* [ASSIGNMENT] Your task is to retype every entry exactly while omitting the pictures.

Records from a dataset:
===============

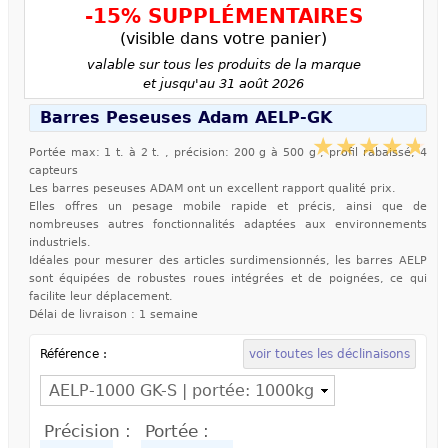
-15% SUPPLÉMENTAIRES
(visible dans votre panier)
valable sur tous les produits de la marque
et jusqu'au 31 août 2026
Barres Peseuses Adam AELP-GK
Portée max: 1 t. à 2 t. , précision: 200 g à 500 g , profil rabaissé, 4
capteurs
Les barres peseuses ADAM ont un excellent rapport qualité prix.
Elles offres un pesage mobile rapide et précis, ainsi que de
nombreuses autres fonctionnalités adaptées aux environnements
industriels.
Idéales pour mesurer des articles surdimensionnés, les barres AELP
sont équipées de robustes roues intégrées et de poignées, ce qui
facilite leur déplacement.
Délai de livraison : 1 semaine
Référence :
voir toutes les déclinaisons
Précision :
Portée :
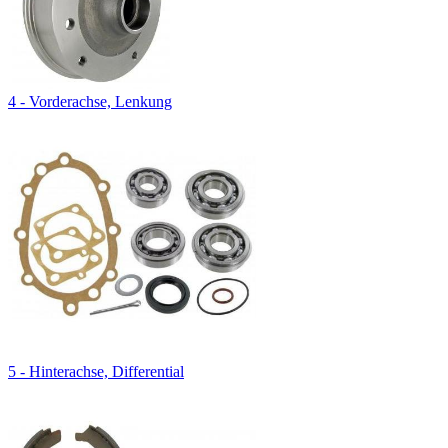
4 - Vorderachse, Lenkung
5 - Hinterachse, Differential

===============

* [RESPONSE TO THIS TASK]
-15% SUPPLÉMENTAIRES
(visible dans votre panier)
valable sur tous les produits de la marque
et jusqu'au 31 août 2026
Barres Peseuses Adam AELP-GK
Portée max: 1 t. à 2 t. , précision: 200 g à 500 g , profil rabaissé, 4
capteurs
Les barres peseuses ADAM ont un excellent rapport qualité prix.
Elles offres un pesage mobile rapide et précis, ainsi que de
nombreuses autres fonctionnalités adaptées aux environnements
industriels.
Idéales pour mesurer des articles surdimensionnés, les barres AELP
sont équipées de robustes roues intégrées et de poignées, ce qui
facilite leur déplacement.
Délai de livraison : 1 semaine
Référence :
voir toutes les déclinaisons
Précision :
Portée :
4 - Vorderachse, Lenkung
5 - Hinterachse, Differential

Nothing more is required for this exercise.